Start of Raw data

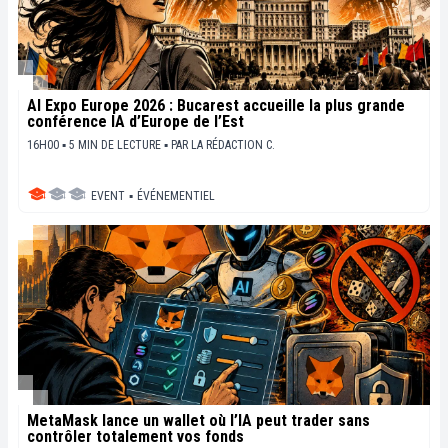
AI Expo Europe 2026 : Bucarest accueille la plus grande
conférence IA d’Europe de l’Est
16H00 ▪ 5 MIN DE LECTURE ▪
PAR
LA RÉDACTION C.
EVENT
▪
ÉVÉNEMENTIEL
MetaMask lance un wallet où l’IA peut trader sans
contrôler totalement vos fonds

End of Raw data

## Task:
Only those lines running from the one containing "conférence IA d’Europe de l’Est" through the last line of the data above are to be copied, exactly, with both ends included.

## Task output:
conférence IA d’Europe de l’Est
16H00 ▪ 5 MIN DE LECTURE ▪
PAR
LA RÉDACTION C.
EVENT
▪
ÉVÉNEMENTIEL
MetaMask lance un wallet où l’IA peut trader sans
contrôler totalement vos fonds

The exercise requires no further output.